From the listing below, copy each line that holds "Белгород".

━━ MATERIAL SUPPLIED

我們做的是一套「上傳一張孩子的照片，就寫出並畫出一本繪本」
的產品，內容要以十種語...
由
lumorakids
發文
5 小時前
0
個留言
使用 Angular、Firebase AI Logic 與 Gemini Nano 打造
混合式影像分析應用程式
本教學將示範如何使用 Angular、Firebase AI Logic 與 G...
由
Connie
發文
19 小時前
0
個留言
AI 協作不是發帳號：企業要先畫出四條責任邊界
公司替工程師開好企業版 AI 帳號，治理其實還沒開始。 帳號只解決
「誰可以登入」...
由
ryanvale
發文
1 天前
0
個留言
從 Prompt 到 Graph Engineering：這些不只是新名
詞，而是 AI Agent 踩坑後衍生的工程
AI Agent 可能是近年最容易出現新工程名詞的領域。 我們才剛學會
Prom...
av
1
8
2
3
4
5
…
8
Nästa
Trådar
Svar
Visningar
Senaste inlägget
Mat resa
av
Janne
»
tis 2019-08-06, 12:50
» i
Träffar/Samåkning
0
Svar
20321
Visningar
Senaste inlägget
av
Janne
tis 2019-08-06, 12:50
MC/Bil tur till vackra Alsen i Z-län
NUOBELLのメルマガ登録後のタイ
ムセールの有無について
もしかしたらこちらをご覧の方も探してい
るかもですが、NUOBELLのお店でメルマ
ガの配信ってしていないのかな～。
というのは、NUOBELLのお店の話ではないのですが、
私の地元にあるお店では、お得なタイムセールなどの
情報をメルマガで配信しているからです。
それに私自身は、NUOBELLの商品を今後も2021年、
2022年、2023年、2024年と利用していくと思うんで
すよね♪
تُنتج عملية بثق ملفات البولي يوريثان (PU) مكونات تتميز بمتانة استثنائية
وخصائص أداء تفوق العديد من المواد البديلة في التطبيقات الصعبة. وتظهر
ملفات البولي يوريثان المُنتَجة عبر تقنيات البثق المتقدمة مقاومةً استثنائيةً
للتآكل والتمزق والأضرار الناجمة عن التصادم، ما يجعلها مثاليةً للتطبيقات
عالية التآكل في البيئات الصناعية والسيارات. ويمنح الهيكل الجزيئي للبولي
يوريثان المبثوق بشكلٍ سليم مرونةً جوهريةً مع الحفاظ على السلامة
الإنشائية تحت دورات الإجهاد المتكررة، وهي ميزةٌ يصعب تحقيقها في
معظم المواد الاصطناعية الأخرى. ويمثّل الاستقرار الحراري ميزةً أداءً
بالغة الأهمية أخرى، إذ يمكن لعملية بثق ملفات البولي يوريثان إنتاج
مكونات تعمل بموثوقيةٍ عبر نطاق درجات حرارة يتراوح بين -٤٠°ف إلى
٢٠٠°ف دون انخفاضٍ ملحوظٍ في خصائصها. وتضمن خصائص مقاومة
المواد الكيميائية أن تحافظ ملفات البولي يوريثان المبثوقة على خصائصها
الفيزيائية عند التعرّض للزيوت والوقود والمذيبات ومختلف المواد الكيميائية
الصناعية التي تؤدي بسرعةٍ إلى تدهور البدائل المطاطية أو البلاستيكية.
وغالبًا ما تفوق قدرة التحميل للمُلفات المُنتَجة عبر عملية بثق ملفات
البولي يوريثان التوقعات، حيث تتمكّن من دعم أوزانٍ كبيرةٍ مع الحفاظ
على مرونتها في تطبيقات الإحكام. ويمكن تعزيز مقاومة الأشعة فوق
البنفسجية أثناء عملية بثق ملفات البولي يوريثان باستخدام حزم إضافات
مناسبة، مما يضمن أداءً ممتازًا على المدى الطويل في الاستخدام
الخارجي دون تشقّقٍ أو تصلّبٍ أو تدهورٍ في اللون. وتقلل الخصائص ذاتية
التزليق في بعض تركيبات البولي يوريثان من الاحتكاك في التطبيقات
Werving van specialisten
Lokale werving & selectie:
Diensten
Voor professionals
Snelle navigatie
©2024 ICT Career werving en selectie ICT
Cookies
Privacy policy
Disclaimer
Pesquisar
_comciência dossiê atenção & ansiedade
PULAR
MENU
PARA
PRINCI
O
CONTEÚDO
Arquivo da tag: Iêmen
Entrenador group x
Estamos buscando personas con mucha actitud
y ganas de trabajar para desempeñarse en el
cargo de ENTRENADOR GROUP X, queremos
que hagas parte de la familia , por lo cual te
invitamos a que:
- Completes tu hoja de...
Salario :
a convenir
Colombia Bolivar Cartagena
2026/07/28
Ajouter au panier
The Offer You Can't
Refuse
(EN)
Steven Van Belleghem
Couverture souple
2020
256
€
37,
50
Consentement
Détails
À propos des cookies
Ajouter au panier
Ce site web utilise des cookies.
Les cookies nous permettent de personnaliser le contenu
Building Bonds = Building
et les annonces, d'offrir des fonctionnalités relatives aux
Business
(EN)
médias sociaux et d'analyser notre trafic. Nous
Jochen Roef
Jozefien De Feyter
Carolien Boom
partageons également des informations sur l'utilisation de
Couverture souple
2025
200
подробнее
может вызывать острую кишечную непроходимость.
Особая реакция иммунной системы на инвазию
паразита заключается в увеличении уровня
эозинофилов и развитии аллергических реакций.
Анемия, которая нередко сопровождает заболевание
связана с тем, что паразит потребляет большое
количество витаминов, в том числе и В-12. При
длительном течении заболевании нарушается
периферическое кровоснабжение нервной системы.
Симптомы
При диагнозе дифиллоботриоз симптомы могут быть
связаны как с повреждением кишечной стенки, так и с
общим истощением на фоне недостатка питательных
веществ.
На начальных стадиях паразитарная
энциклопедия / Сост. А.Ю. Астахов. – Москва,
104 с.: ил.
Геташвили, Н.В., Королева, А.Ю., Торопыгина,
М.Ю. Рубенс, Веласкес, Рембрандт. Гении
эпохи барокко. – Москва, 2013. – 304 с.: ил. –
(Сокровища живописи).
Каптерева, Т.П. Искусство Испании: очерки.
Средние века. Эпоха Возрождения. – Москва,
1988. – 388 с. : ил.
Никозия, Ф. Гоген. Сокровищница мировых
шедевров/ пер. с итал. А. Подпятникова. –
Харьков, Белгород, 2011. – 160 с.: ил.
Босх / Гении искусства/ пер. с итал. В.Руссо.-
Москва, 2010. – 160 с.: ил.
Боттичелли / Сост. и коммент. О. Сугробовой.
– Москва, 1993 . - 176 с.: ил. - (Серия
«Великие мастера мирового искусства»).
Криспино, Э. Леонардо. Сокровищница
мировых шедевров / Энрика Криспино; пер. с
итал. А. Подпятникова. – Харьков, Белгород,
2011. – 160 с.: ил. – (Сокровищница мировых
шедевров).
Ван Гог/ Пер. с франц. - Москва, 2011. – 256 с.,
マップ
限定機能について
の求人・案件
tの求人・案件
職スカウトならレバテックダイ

━━━━

» RESPONSE TO THIS EXERCISE
Харьков, Белгород, 2011. – 160 с.: ил.
итал. А. Подпятникова. – Харьков, Белгород,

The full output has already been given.